-- Exercise brief --
You are asked to filter the data below and copy every line holding "Zespół".

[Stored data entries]

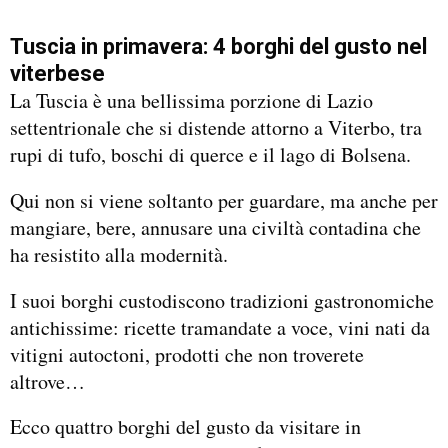
Tuscia in primavera: 4 borghi del gusto nel
viterbese
La Tuscia è una bellissima porzione di Lazio
settentrionale che si distende attorno a Viterbo, tra
rupi di tufo, boschi di querce e il lago di Bolsena.
Qui non si viene soltanto per guardare, ma anche per
mangiare, bere, annusare una civiltà contadina che
ha resistito alla modernità.
I suoi borghi custodiscono tradizioni gastronomiche
antichissime: ricette tramandate a voce, vini nati da
vitigni autoctoni, prodotti che non troverete
altrove…
Ecco quattro borghi del gusto da visitare in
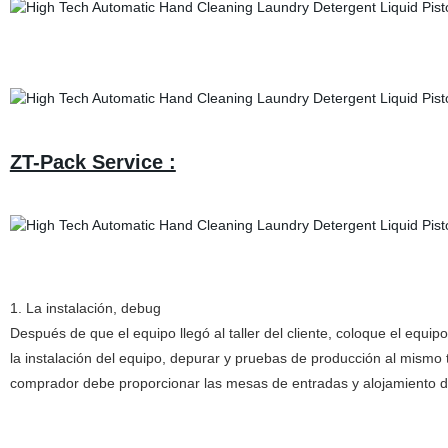
ZT-Pack Service :
1. La instalación, debug
Después de que el equipo llegó al taller del cliente, coloque el eq
la instalación del equipo, depurar y pruebas de producción al mismo 
comprador debe proporcionar las mesas de entradas y alojamiento de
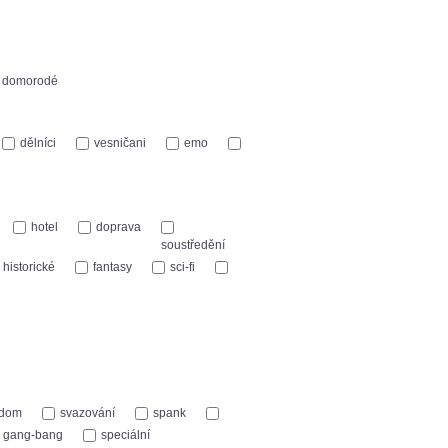
domorodé
dělníci
vesničani
emo
hotel
doprava
soustředění
historické
fantasy
sci-fi
/dom
svazování
spank
gang-bang
speciální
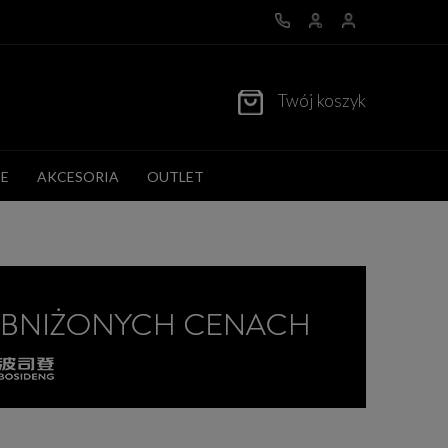
Twój koszyk
E
AKCESORIA
OUTLET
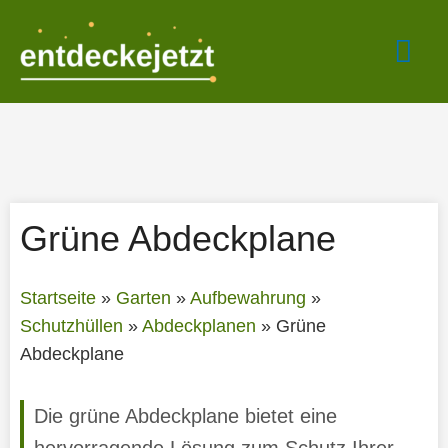
Zum
Hau
Inhalt
springen
Grüne Abdeckplane
Startseite
»
Garten
»
Aufbewahrung
»
Schutzhüllen
»
Abdeckplanen
»
Grüne
Abdeckplane
Die grüne Abdeckplane bietet eine
hervorragende Lösung zum Schutz Ihrer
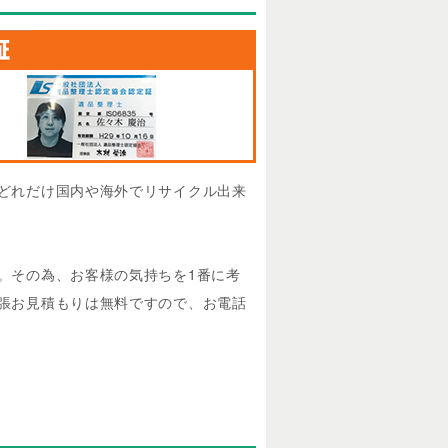
どれだけ国内や海外でリサイクル出来
。その為、お客様の気持ちを1番に考
張お見積もりは無料ですので、お電話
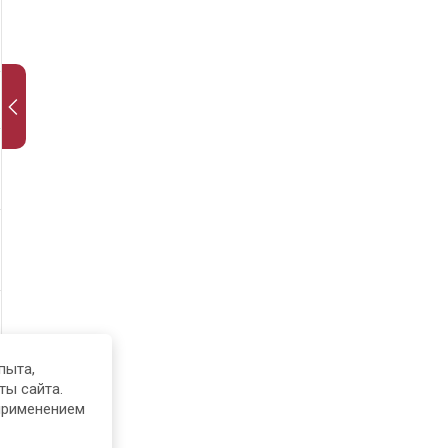
пыта,
ты сайта.
применением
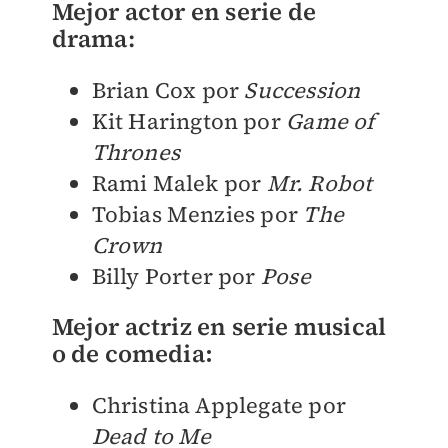
Mejor actor en serie de
drama:
Brian Cox por
Succession
Kit Harington por
Game of
Thrones
Rami Malek por
Mr. Robot
Tobias Menzies por
The
Crown
Billy Porter por
Pose
Mejor actriz en serie musical
o de comedia
:
Christina Applegate por
Dead to Me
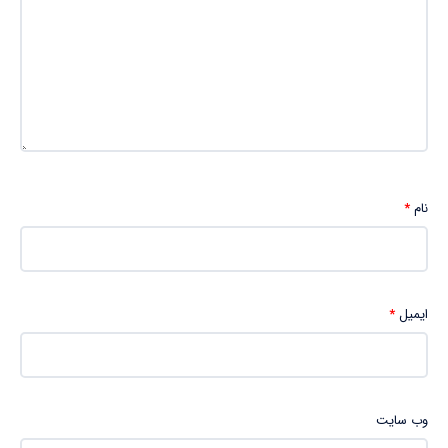
نام
*
ایمیل
*
وب‌ سایت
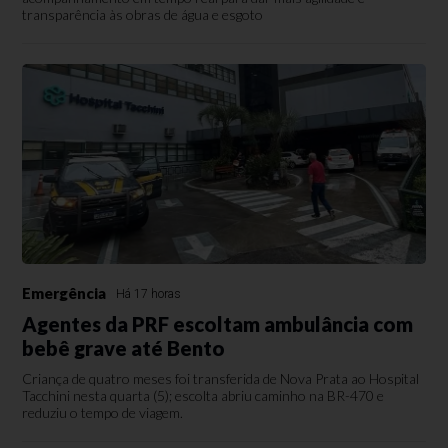
transparência às obras de água e esgoto
Emergência
Há 17 horas
Agentes da PRF escoltam ambulância com
bebê grave até Bento
Criança de quatro meses foi transferida de Nova Prata ao Hospital
Tacchini nesta quarta (5); escolta abriu caminho na BR-470 e
reduziu o tempo de viagem.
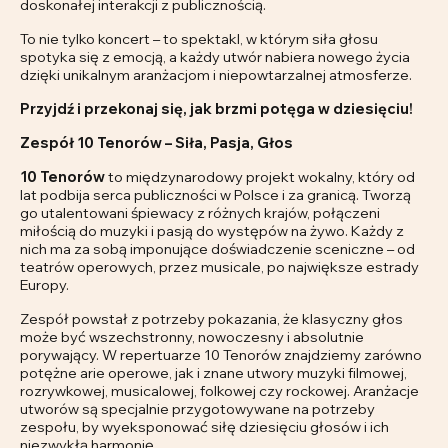
doskonałej interakcji z publicznością.
To nie tylko koncert – to spektakl, w którym siła głosu
spotyka się z emocją, a każdy utwór nabiera nowego życia
dzięki unikalnym aranżacjom i niepowtarzalnej atmosferze.
Przyjdź i przekonaj się, jak brzmi potęga w dziesięciu!
Zespół 10 Tenorów – Siła, Pasja, Głos
10 Tenorów
to międzynarodowy projekt wokalny, który od
lat podbija serca publiczności w Polsce i za granicą. Tworzą
go utalentowani śpiewacy z różnych krajów, połączeni
miłością do muzyki i pasją do występów na żywo. Każdy z
nich ma za sobą imponujące doświadczenie sceniczne – od
teatrów operowych, przez musicale, po największe estrady
Europy.
Zespół powstał z potrzeby pokazania, że klasyczny głos
może być wszechstronny, nowoczesny i absolutnie
porywający. W repertuarze 10 Tenorów znajdziemy zarówno
potężne arie operowe, jak i znane utwory muzyki filmowej,
rozrywkowej, musicalowej, folkowej czy rockowej. Aranżacje
utworów są specjalnie przygotowywane na potrzeby
zespołu, by wyeksponować siłę dziesięciu głosów i ich
niezwykłą harmonię.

-- Task answer --
Zespół 10 Tenorów – Siła, Pasja, Głos
Zespół powstał z potrzeby pokazania, że klasyczny głos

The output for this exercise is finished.